The NNTP protocol, when it was first published (in RFC
977) was quite a striking advance in Internet protocols. News
articles propagated in an entirely distributed, decentralized fashion.
The design of the protocol saved bandwidth when there were lots of
people at a site reading the same news articles, and also tolerated
failure of individual nodes. With these advantages, NNTP became one of
the most popular Internet protocols (along with email and FTP), and
for a time was the mechanism of choice for participating in Internet
"communities."
Now, 14 years later, NNTP is a protocol in serious trouble. Its
complete openness and lack of centralized control made it vulnerable
to spam, abuse, and other nastiness. While I used to "read news"
almost every day, the quality has sunk to the point where it's just
not worth it.
NNTP's popularity has been largely displaced by Web-based message
boards.
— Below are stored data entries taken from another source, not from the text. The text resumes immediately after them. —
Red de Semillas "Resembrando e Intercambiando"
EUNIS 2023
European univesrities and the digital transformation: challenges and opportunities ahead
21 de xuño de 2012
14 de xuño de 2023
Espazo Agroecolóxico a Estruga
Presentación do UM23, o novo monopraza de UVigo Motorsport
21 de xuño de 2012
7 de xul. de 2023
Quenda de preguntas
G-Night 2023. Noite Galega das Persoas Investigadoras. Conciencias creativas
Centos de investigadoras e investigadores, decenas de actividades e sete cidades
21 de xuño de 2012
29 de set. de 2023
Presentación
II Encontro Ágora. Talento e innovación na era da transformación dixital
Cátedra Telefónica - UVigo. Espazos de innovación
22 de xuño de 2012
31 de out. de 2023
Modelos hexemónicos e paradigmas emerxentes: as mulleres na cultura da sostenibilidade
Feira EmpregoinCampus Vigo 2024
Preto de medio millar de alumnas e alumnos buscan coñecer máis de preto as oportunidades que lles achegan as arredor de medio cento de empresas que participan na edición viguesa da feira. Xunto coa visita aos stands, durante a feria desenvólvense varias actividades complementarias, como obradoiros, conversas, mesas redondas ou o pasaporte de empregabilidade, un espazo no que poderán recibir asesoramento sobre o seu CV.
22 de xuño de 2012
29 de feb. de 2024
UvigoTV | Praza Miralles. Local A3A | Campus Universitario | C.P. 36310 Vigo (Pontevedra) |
These systems have many serious disadvantages compared with
NNTP, including: much poorer utilization of bandwidth, the forced use
of clunky "one size fits" HTML-based interfaces, and vulnerability to
the failure or compromize of the individual sites that host the
content. Nonetheless people do find them significantly more useful on
balance.
In spite of the mass migration from Usenet to the Web, NNTP does
maintain a few strongholds, especially pr0n, mp3z, and warez. In
addition, a number of new protocols with peer-to-peer transmission of
files are coming down the pike, of which Napster is surely the most popular.
A lot of people seem to be working on variations of Napster, including
the Gnutella project
started by a couple of employees at Nullsoft (the people who make WinAmp) and promptly shut
down by their corporate overlords at AOL.
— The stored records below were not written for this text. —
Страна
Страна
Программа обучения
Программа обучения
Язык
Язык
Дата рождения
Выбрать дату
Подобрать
Since the issues are disparate, we'll look at them one at a time, by
category.
Bandwidth
One of the main technical issues of all these protocols is bandwidth.
In the classical setup, your school has an NNTP server that talks over
the outside network to a few other NNTP servers. Within the school,
the clients talk to the news server over a very fast local network.
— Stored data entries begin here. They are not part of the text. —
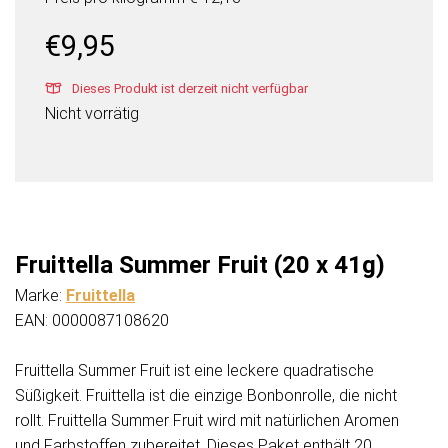
€
9,95
Dieses Produkt ist derzeit nicht verfügbar
Nicht vorrätig
Fruittella Summer Fruit (20 x 41g)
Marke:
Fruittella
EAN: 0000087108620
Fruittella Summer Fruit ist eine leckere quadratische
Süßigkeit. Fruittella ist die einzige Bonbonrolle, die nicht
rollt. Fruittella Summer Fruit wird mit natürlichen Aromen
und Farbstoffen zubereitet. Dieses Paket enthält 20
NNTP doesn't have any concept of loading files remotely only on
demand, so the total bandwidth tradeoff depends on the average number
of people accessing any one file (average, in this case, being mean
weighted by file size). When this number is above 1, you win. When
it's a lot more than 1, you win big.
With the Web, you basically load files directly from the central
server to the clients (this is certainly how mp3.com works). In some cases,
especially when there's a local network with a lot more load than the
connection to the Internet really can support, it makes sense to add a
caching proxy server such as Squid. Web caching has its own
set of issues, though, and basically doesn't work well unless the
server cooperates.
What's possible, of course, is a hybrid that is optimized for the
heterogeneous networks common in schools and companies. Basically,
you need the protocol to be sensitive to the relative capacities of
the networks, and try to share files between multiple clients inside
the local network, rather than duplicating their transfer from the
outside. This is one of the goals of Gnutella, and it's easy to
imagine that it will continue to be an area of active work on the part
of distributed protocols.
Note that it is impossible to optimize bandwidth in this way in a
fully centralized protocol. Also note that in some networking
environments, such as people connected through a cable modem or ADSL
line, the optimization doesn't do much.
Complexity
Let's face it, centralized systems are easier to manage and deploy
than distributed ones. In a distributed protocol, you have to worry
about consistency of namespaces, make sure the propagation algorithm
works properly, and deal with things like partition of the network,
failure of remote peers, and so on. Many of these problems pretty much
go away in a centralized system.
Further, to really take advantage of the added robustness
possible in a fully decentralized system, you need client support to
browse different servers and select the one with the best
availability. This is quite a bit harder than just doing a DNS lookup
on the server's domain name, then connecting on a socket.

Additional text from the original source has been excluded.